- _The problem_
Restate word for word the lines below from the one that has "れにより受講者が理論を学ぶだけでなく、それ" through the one that has "Обновленный маршрут 2024 год", keeping both and dropping all pictures.

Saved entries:
------------------------------------------------------------------------

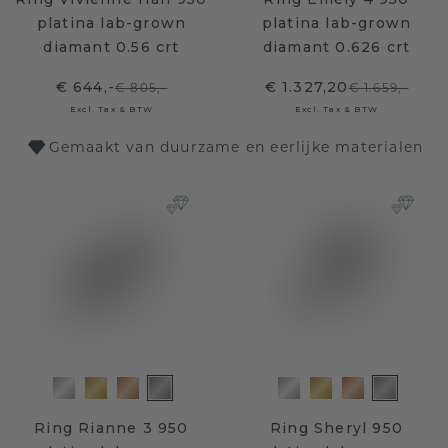
platina lab-grown
platina lab-grown
diamant 0.56 crt
diamant 0.626 crt
€ 644,-
€ 1.327,20
€ 805,-
€ 1.659,-
Excl. Tax & BTW
Excl. Tax & BTW
Gemaakt van duurzame en eerlijke materialen
Ring Rianne 3 950
Ring Sheryl 950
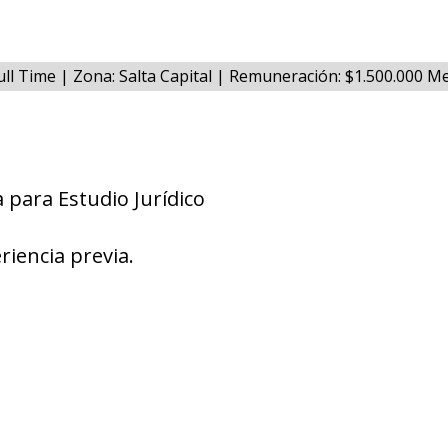
ull Time | Zona: Salta Capital | Remuneración: $1.500.000 
para Estudio Jurídico
riencia previa.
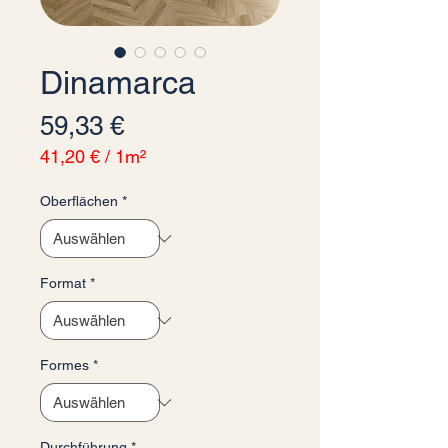
Dinamarca
Preis
59,33 €
41,20 €
/
1m²
41,20 €
pro
Oberflächen
*
1
Quadratmeter
Format
*
Formes
*
Durchführung
*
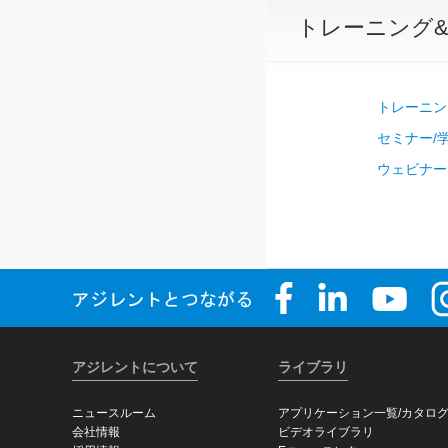
トレーニング
トレーニングコ
セミナー/
ウェビナー
アジレントについて
ライブラリ
ニュースルーム
アプリケーション一覧/カタロ
会社情報
ビデオライブラリ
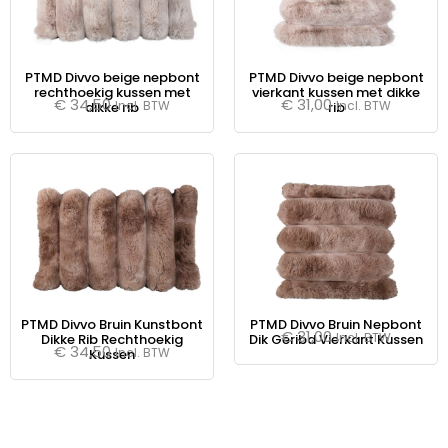
PTMD Divvo beige nepbont
PTMD Divvo beige nepbont
rechthoekig kussen met
vierkant kussen met dikke
€
34,50
€
31,00
Incl. BTW
Incl. BTW
dikke rib
rib
PTMD Divvo Bruin Kunstbont
PTMD Divvo Bruin Nepbont
€
31,00
Incl. BTW
Dikke Rib Rechthoekig
Dik Geribd Vierkant Kussen
€
34,50
Incl. BTW
Kussen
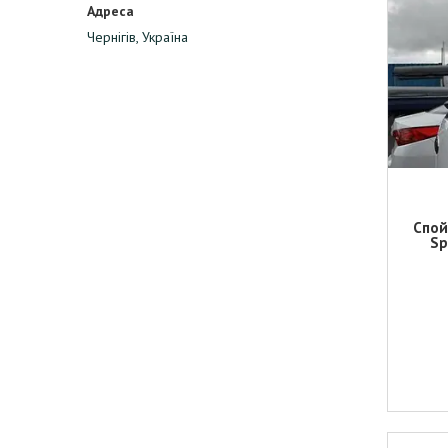
Чернігів, Україна
Спой
Sp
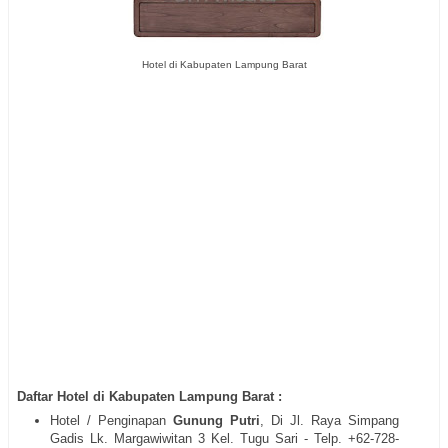
Hotel di Kabupaten Lampung Barat
Daftar Hotel di Kabupaten Lampung Barat :
Hotel / Penginapan
Gunung Putri
, Di Jl. Raya Simpang
Gadis Lk. Margawiwitan 3 Kel. Tugu Sari - Telp. +62-728-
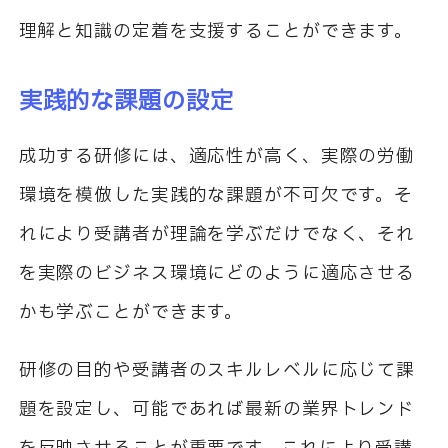
理解と知識の定着を支援することができます。
実践的な課題の設定
成功する研修には、適応性が高く、実際の労働
環境を模倣した実践的な課題が不可欠です。そ
れにより受講者が理論を学ぶだけでなく、それ
を実際のビジネス環境にどのように適応させる
かも学ぶことができます。
研修の目的や受講者のスキルレベルに応じて課
題を設定し、可能であれば最新の業界トレンド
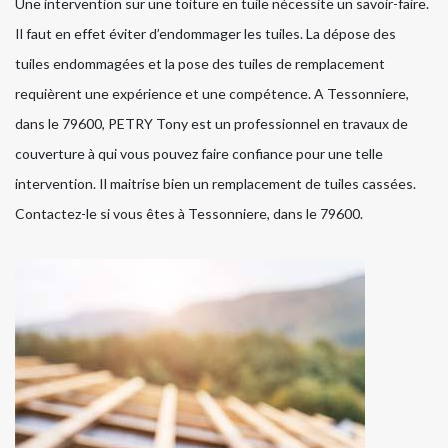
Une intervention sur une toiture en tuile nécessite un savoir-faire.
Il faut en effet éviter d’endommager les tuiles. La dépose des
tuiles endommagées et la pose des tuiles de remplacement
requièrent une expérience et une compétence. A Tessonniere,
dans le 79600, PETRY Tony est un professionnel en travaux de
couverture à qui vous pouvez faire confiance pour une telle
intervention. Il maitrise bien un remplacement de tuiles cassées.
Contactez-le si vous êtes à Tessonniere, dans le 79600.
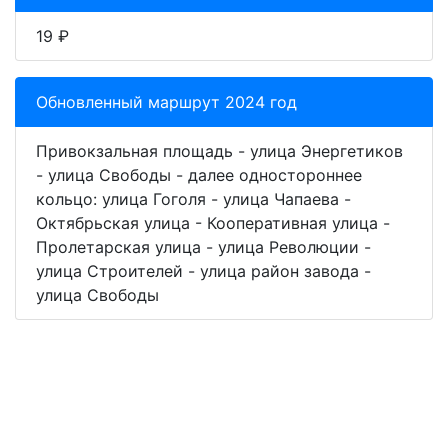
19 ₽
Обновленный маршрут 2024 год
Привокзальная площадь - улица Энергетиков
- улица Свободы - далее одностороннее
кольцо: улица Гоголя - улица Чапаева -
Октябрьская улица - Кооперативная улица -
Пролетарская улица - улица Революции -
улица Cтроителей - улица район завода -
улица Свободы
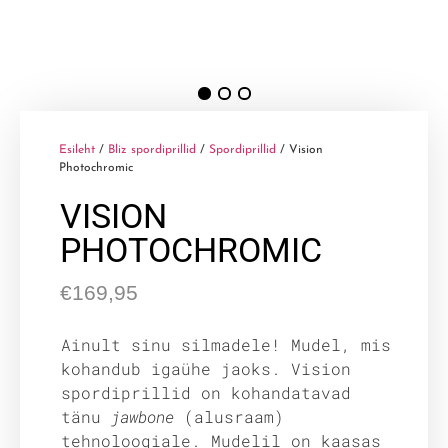
Esileht
/
Bliz spordiprillid
/
Spordiprillid
/ Vision
Photochromic
VISION
PHOTOCHROMIC
€
169,95
Ainult sinu silmadele! Mudel, mis
kohandub igaühe jaoks. Vision
spordiprillid on kohandatavad
tänu
jawbone
(alusraam)
tehnoloogiale. Mudelil on kaasas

------------------------------------------------------------------------

- _Expected answer_
れにより受講者が理論を学ぶだけでなく、それ
を実際のビジネス環境にどのように適応させる
かも学ぶことができます。
研修の目的や受講者のスキルレベルに応じて課
題を設定し、可能であれば最新の業界トレンド
Une intervention sur une toiture en tuile nécessite un savoir-faire.
Il faut en effet éviter d’endommager les tuiles. La dépose des
tuiles endommagées et la pose des tuiles de remplacement
requièrent une expérience et une compétence. A Tessonniere,
dans le 79600, PETRY Tony est un professionnel en travaux de
couverture à qui vous pouvez faire confiance pour une telle
intervention. Il maitrise bien un remplacement de tuiles cassées.
Contactez-le si vous êtes à Tessonniere, dans le 79600.
19 ₽
Обновленный маршрут 2024 год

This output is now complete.